Metadata-Version: 2.4
Name: datashaper-ai
Version: 0.1.0
Summary: Local-first data cleaning for CSV files. No cloud uploads, complete privacy.
Author-email: DataShaper Team <support@datashaper.ai>
License: MIT
Project-URL: Homepage, https://datashaper.ai
Project-URL: Documentation, https://datashaper.ai/docs
Project-URL: Repository, https://github.com/yourusername/datashaper
Project-URL: Changelog, https://github.com/yourusername/datashaper/blob/main/CHANGELOG.md
Project-URL: Bug Tracker, https://github.com/yourusername/datashaper/issues
Keywords: data-cleaning,csv,polars,duckdb,privacy,local-first,data-quality
Classifier: Development Status :: 4 - Beta
Classifier: Intended Audience :: Developers
Classifier: Intended Audience :: Science/Research
Classifier: License :: OSI Approved :: MIT License
Classifier: Programming Language :: Python :: 3
Classifier: Programming Language :: Python :: 3.9
Classifier: Programming Language :: Python :: 3.10
Classifier: Programming Language :: Python :: 3.11
Classifier: Programming Language :: Python :: 3.12
Classifier: Topic :: Scientific/Engineering :: Information Analysis
Classifier: Topic :: Utilities
Requires-Python: >=3.9
Description-Content-Type: text/markdown
Requires-Dist: polars>=0.19.0
Requires-Dist: duckdb>=0.9.0
Requires-Dist: click>=8.0.0
Requires-Dist: pydantic>=2.0.0
Requires-Dist: structlog>=23.0.0
Requires-Dist: httpx>=0.25.0
Requires-Dist: pyyaml>=6.0
Provides-Extra: dev
Requires-Dist: pytest>=7.0.0; extra == "dev"
Requires-Dist: pytest-cov>=4.0.0; extra == "dev"
Requires-Dist: black>=23.0.0; extra == "dev"
Requires-Dist: ruff>=0.1.0; extra == "dev"
Requires-Dist: mypy>=1.0.0; extra == "dev"
Requires-Dist: build>=1.0.0; extra == "dev"
Requires-Dist: twine>=4.0.0; extra == "dev"

# DataShaper CLI

**Local-first data cleaning for CSV files.
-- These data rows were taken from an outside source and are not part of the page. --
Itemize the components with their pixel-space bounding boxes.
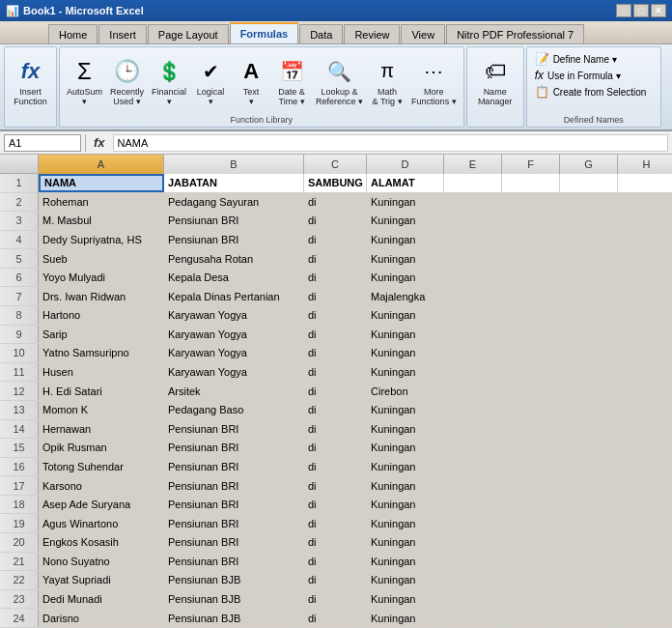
cell-H14[interactable]	[618, 420, 672, 439]
cell-B7[interactable]: Kepala Dinas Pertanian	[164, 287, 304, 305]
cell-E9[interactable]	[444, 326, 502, 344]
cell-E11[interactable]	[444, 363, 502, 382]
table-row[interactable]: 17KarsonoPensiunan BRIdiKuningan	[0, 476, 672, 496]
cell-G17[interactable]	[560, 476, 618, 495]
col-header-E[interactable]: E	[444, 155, 502, 174]
cell-F21[interactable]	[502, 553, 560, 571]
cell-E14[interactable]	[444, 420, 502, 439]
cell-B4[interactable]: Pensiunan BRI	[164, 231, 304, 249]
table-row[interactable]: 16Totong SuhendarPensiunan BRIdiKuningan	[0, 458, 672, 477]
financial-button[interactable]: 💲 Financial▾	[149, 54, 189, 109]
cell-G16[interactable]	[560, 458, 618, 476]
cell-D16[interactable]: Kuningan	[367, 458, 444, 476]
cell-A6[interactable]: Yoyo Mulyadi	[39, 269, 164, 287]
cell-H9[interactable]	[618, 326, 672, 344]
cell-G4[interactable]	[560, 231, 618, 249]
close-button[interactable]: ✕	[651, 4, 666, 17]
cell-G11[interactable]	[560, 363, 618, 382]
cell-B20[interactable]: Pensiunan BRI	[164, 533, 304, 552]
cell-C3[interactable]: di	[304, 212, 367, 230]
tab-insert[interactable]: Insert	[98, 24, 147, 43]
logical-button[interactable]: ✔ Logical▾	[191, 54, 230, 109]
cell-H22[interactable]	[618, 571, 672, 589]
cell-H4[interactable]	[618, 231, 672, 249]
cell-D19[interactable]: Kuningan	[367, 514, 444, 532]
cell-A22[interactable]: Yayat Supriadi	[39, 571, 164, 589]
cell-A18[interactable]: Asep Ade Suryana	[39, 496, 164, 514]
table-row[interactable]: 19Agus WinartonoPensiunan BRIdiKuningan	[0, 514, 672, 533]
lookup-reference-button[interactable]: 🔍 Lookup &Reference ▾	[313, 54, 366, 109]
cell-F22[interactable]	[502, 571, 560, 589]
cell-D14[interactable]: Kuningan	[367, 420, 444, 439]
cell-E18[interactable]	[444, 496, 502, 514]
cell-C23[interactable]: di	[304, 590, 367, 609]
cell-D5[interactable]: Kuningan	[367, 249, 444, 268]
cell-G7[interactable]	[560, 287, 618, 305]
cell-G20[interactable]	[560, 533, 618, 552]
cell-G3[interactable]	[560, 212, 618, 230]
cell-C2[interactable]: di	[304, 193, 367, 212]
table-row[interactable]: 5SuebPengusaha RotandiKuningan	[0, 249, 672, 269]
cell-D9[interactable]: Kuningan	[367, 326, 444, 344]
table-row[interactable]: 10Yatno SamsuripnoKaryawan YogyadiKuning…	[0, 344, 672, 363]
cell-H17[interactable]	[618, 476, 672, 495]
cell-C20[interactable]: di	[304, 533, 367, 552]
cell-C8[interactable]: di	[304, 306, 367, 325]
cell-E2[interactable]	[444, 193, 502, 212]
cell-D20[interactable]: Kuningan	[367, 533, 444, 552]
table-row[interactable]: 20Engkos KosasihPensiunan BRIdiKuningan	[0, 533, 672, 553]
cell-A23[interactable]: Dedi Munadi	[39, 590, 164, 609]
cell-B10[interactable]: Karyawan Yogya	[164, 344, 304, 362]
cell-F5[interactable]	[502, 249, 560, 268]
tab-nitro[interactable]: Nitro PDF Professional 7	[446, 24, 584, 43]
cell-D8[interactable]: Kuningan	[367, 306, 444, 325]
maximize-button[interactable]: □	[633, 4, 649, 17]
cell-B22[interactable]: Pensiunan BJB	[164, 571, 304, 589]
cell-E3[interactable]	[444, 212, 502, 230]
cell-H13[interactable]	[618, 401, 672, 419]
cell-G8[interactable]	[560, 306, 618, 325]
define-name-button[interactable]: 📝 Define Name ▾	[533, 51, 655, 67]
cell-A2[interactable]: Roheman	[39, 193, 164, 212]
cell-F14[interactable]	[502, 420, 560, 439]
table-row[interactable]: 4Dedy Supriyatna, HSPensiunan BRIdiKunin…	[0, 231, 672, 250]
table-row[interactable]: 14HernawanPensiunan BRIdiKuningan	[0, 420, 672, 440]
table-row[interactable]: 9SaripKaryawan YogyadiKuningan	[0, 326, 672, 345]
col-header-C[interactable]: C	[304, 155, 367, 174]
cell-E4[interactable]	[444, 231, 502, 249]
cell-C13[interactable]: di	[304, 401, 367, 419]
cell-B2[interactable]: Pedagang Sayuran	[164, 193, 304, 212]
cell-G1[interactable]	[560, 174, 618, 192]
cell-F15[interactable]	[502, 439, 560, 457]
cell-F19[interactable]	[502, 514, 560, 532]
cell-B11[interactable]: Karyawan Yogya	[164, 363, 304, 382]
cell-E5[interactable]	[444, 249, 502, 268]
cell-H11[interactable]	[618, 363, 672, 382]
cell-F6[interactable]	[502, 269, 560, 287]
table-row[interactable]: 12H. Edi SatariArsitekdiCirebon	[0, 382, 672, 401]
datetime-button[interactable]: 📅 Date &Time ▾	[272, 54, 311, 109]
cell-C4[interactable]: di	[304, 231, 367, 249]
create-from-selection-button[interactable]: 📋 Create from Selection	[533, 84, 655, 100]
cell-E23[interactable]	[444, 590, 502, 609]
cell-C5[interactable]: di	[304, 249, 367, 268]
minimize-button[interactable]: _	[616, 4, 631, 17]
cell-C14[interactable]: di	[304, 420, 367, 439]
cell-B15[interactable]: Pensiunan BRI	[164, 439, 304, 457]
cell-B6[interactable]: Kepala Desa	[164, 269, 304, 287]
cell-B12[interactable]: Arsitek	[164, 382, 304, 400]
cell-D22[interactable]: Kuningan	[367, 571, 444, 589]
more-functions-button[interactable]: ⋯ MoreFunctions ▾	[408, 54, 460, 109]
cell-C6[interactable]: di	[304, 269, 367, 287]
table-row[interactable]: 23Dedi MunadiPensiunan BJBdiKuningan	[0, 590, 672, 610]
cell-H16[interactable]	[618, 458, 672, 476]
cell-B14[interactable]: Pensiunan BRI	[164, 420, 304, 439]
cell-B1[interactable]: JABATAN	[164, 174, 304, 192]
cell-D2[interactable]: Kuningan	[367, 193, 444, 212]
cell-D1[interactable]: ALAMAT	[367, 174, 444, 192]
math-trig-button[interactable]: π Math& Trig ▾	[368, 54, 406, 109]
cell-A15[interactable]: Opik Rusman	[39, 439, 164, 457]
cell-H12[interactable]	[618, 382, 672, 400]
cell-H8[interactable]	[618, 306, 672, 325]
cell-B16[interactable]: Pensiunan BRI	[164, 458, 304, 476]
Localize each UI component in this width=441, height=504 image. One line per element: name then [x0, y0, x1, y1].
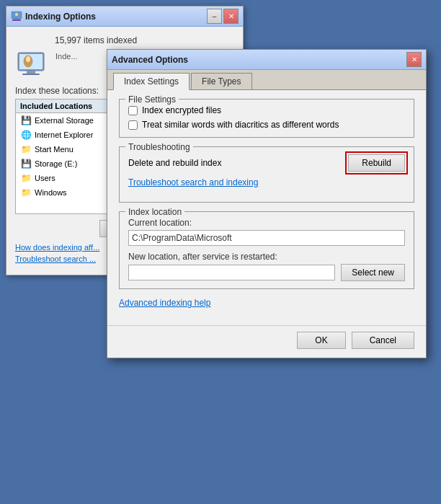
current-location-label: Current location:: [128, 218, 405, 228]
indexing-title-text: Indexing Options: [25, 12, 96, 22]
advanced-options-dialog: Advanced Options ✕ Index Settings File T…: [107, 49, 427, 358]
location-label: Users: [35, 174, 55, 182]
diacritics-checkbox[interactable]: [128, 120, 138, 130]
diacritics-label: Treat similar words with diacritics as d…: [142, 120, 339, 130]
close-button[interactable]: ✕: [223, 9, 239, 24]
file-settings-group: File Settings Index encrypted files Trea…: [119, 99, 414, 138]
advanced-indexing-help-link[interactable]: Advanced indexing help: [119, 298, 414, 308]
checkbox-row-encrypted: Index encrypted files: [128, 105, 405, 115]
advanced-title-text: Advanced Options: [112, 55, 188, 65]
troubleshooting-label: Troubleshooting: [125, 142, 193, 152]
ok-button[interactable]: OK: [297, 332, 345, 349]
new-location-label: New location, after service is restarted…: [128, 252, 405, 262]
drive-icon: 💾: [20, 158, 32, 169]
advanced-content: File Settings Index encrypted files Trea…: [107, 90, 426, 325]
computer-icon: [15, 51, 50, 80]
location-label: Start Menu: [35, 145, 74, 154]
folder-icon: 📁: [20, 172, 32, 184]
tab-index-settings[interactable]: Index Settings: [113, 73, 190, 90]
select-new-button[interactable]: Select new: [341, 264, 405, 281]
index-location-group-label: Index location: [125, 207, 184, 217]
location-label: Windows: [35, 188, 67, 197]
encrypt-label: Index encrypted files: [142, 105, 221, 115]
svg-point-3: [15, 13, 18, 16]
items-count-text: 15,997 items indexed: [55, 35, 234, 45]
troubleshoot-search-link[interactable]: Troubleshoot search and indexing: [128, 177, 405, 187]
advanced-footer: OK Cancel: [107, 325, 426, 358]
minimize-button[interactable]: –: [207, 9, 222, 24]
indexing-titlebar: Indexing Options – ✕: [6, 6, 243, 27]
svg-point-9: [26, 56, 30, 62]
folder-icon: 📁: [20, 187, 32, 198]
advanced-titlebar: Advanced Options ✕: [107, 50, 426, 70]
computer-svg: [15, 51, 50, 80]
cancel-button[interactable]: Cancel: [352, 332, 414, 349]
new-location-row: Select new: [128, 264, 405, 281]
troubleshooting-group: Troubleshooting Delete and rebuild index…: [119, 146, 414, 203]
tab-file-types[interactable]: File Types: [191, 73, 251, 89]
tabs-row: Index Settings File Types: [107, 70, 426, 90]
advanced-window-controls: ✕: [406, 52, 422, 67]
indexing-window-icon: [11, 11, 22, 22]
new-location-input[interactable]: [128, 265, 335, 280]
drive-icon: 💾: [20, 115, 32, 126]
rebuild-label: Delete and rebuild index: [128, 158, 221, 168]
indexing-window-controls: – ✕: [207, 9, 239, 24]
location-label: External Storage: [35, 116, 94, 125]
folder-icon: 📁: [20, 143, 32, 155]
ie-icon: 🌐: [20, 129, 32, 141]
location-label: Storage (E:): [35, 159, 77, 168]
indexing-title-left: Indexing Options: [11, 11, 96, 22]
rebuild-row: Delete and rebuild index Rebuild: [128, 153, 405, 177]
rebuild-button[interactable]: Rebuild: [348, 154, 405, 172]
index-location-group: Index location Current location: New loc…: [119, 211, 414, 289]
encrypt-checkbox[interactable]: [128, 106, 138, 115]
checkbox-row-diacritics: Treat similar words with diacritics as d…: [128, 120, 405, 130]
svg-rect-6: [27, 71, 35, 74]
location-label: Internet Explorer: [35, 131, 93, 139]
svg-rect-2: [12, 19, 21, 21]
svg-rect-7: [22, 74, 40, 75]
advanced-close-button[interactable]: ✕: [406, 52, 422, 67]
current-location-input[interactable]: [128, 230, 405, 246]
file-settings-label: File Settings: [125, 94, 179, 105]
No cloud uploads, complete privacy.**

[![PyPI version](https://badge.fury.io/py/datashaper.svg)](https://pypi.org/project/datashaper/)
[![License: MIT](https://img.shields.io/badge/License-MIT-yellow.svg)](https://opensource.org/licenses/MIT)

---

## 🚀 Quick Start

### Installation

```bash
pip install datashaper
```

### Basic Usage

```bash
# Clean a CSV file
datashaper clean mydata.csv

# Output: mydata_cleaned.csv + quality report
```

---

## ✨ Features

- **🔒 100% Local Processing** - Your data never leaves your device
- **⚡ Dual-Engine Architecture** - Polars (fast) + DuckDB (stable)
- **🧹 Auto-Detection** - Finds duplicates, nulls, formatting issues
- **📊 Quality Scoring** - Get a data quality score (0-100%)
- **🎯 Smart Routing** - Automatically selects best engine for your file
- **💼 Enterprise Ready** - Hardware-bound licensing, Team features

---

## 📋 Commands

### 1. Clean Data

```bash
datashaper clean input.csv
```

**What it does:**
- Removes duplicate rows
- Handles missing values
- Trims whitespace
- Validates data types
- Outputs: `input_cleaned.csv`

**Example Output:**
```
🔑 License: PRO tier
🧹 Cleaning: customer_data.csv
✅ Cleaned data saved to: customer_data_cleaned.csv

📊 Summary:
  • Issues found: 847
  • Fixes applied: 847
  • Quality score: 94.2%
  • Engine used: Polars
```

### 2. Create Bundle (Pro+)

```bash
datashaper bundle input.csv -o output.zip
```

**Creates ZIP with:**
- `cleaned.csv` - Cleaned data
- `report.html` - Detailed quality report
- `schema.json` - Data schema

### 3. Activate License

```bash
datashaper activate DS-ABCD-1234-WXYZ-5678
```

**Features:**
- Binds to your hardware (prevents sharing)
- Works offline after activation
- Stored in `~/.datashaper/license.json`

### 4. Check Status

```bash
datashaper status
```

**Shows:**
- Current tier (FREE, PRO, TEAM, ENTERPRISE)
- File size limit
- Feature availability
- License expiry (if applicable)

---

## 🎯 Tier Comparison

| Feature | Free | Pro | Team | Enterprise |
|---------|------|-----|------|------------|
| File Size | 25 MB | 1 GB | 5 GB | Unlimited* |
| Engine | Polars | Both | Both | Both + Chunked |
| ZIP Export | ❌ | ✅ | ✅ | ✅ |
| HTML Reports | ❌ | ✅ | ✅ | ✅ |
| Team Sharing | ❌ | ❌ | ✅ (10 seats) | ✅ (Custom) |
| Priority Support | ❌ | ❌ | ✅ | ✅ |
| Offline Activation | ✅ | ✅ | ✅ | ✅ |

*Unlimited with recommended hardware (see [HARDWARE.md](./HARDWARE.md))

---

## 🏗️ Architecture

### CrashGuard Engine

**Intelligent engine selection:**
```
File < 1GB → Polars (fast, in-memory)
File > 1GB → DuckDB (stable, out-of-core)
Polars OOM → Auto-retry with DuckDB
```

**Why two engines?**
- **Polars**: 10x faster for typical files
- **DuckDB**: Handles files larger than RAM
- **CrashGuard**: Never crashes, always falls back

---

## 🔒 Privacy & Security

### Your Data Never Leaves Your Device

**Zero cloud uploads:**
- All processing happens locally
- No servers see your data
- Works completely offline (after activation)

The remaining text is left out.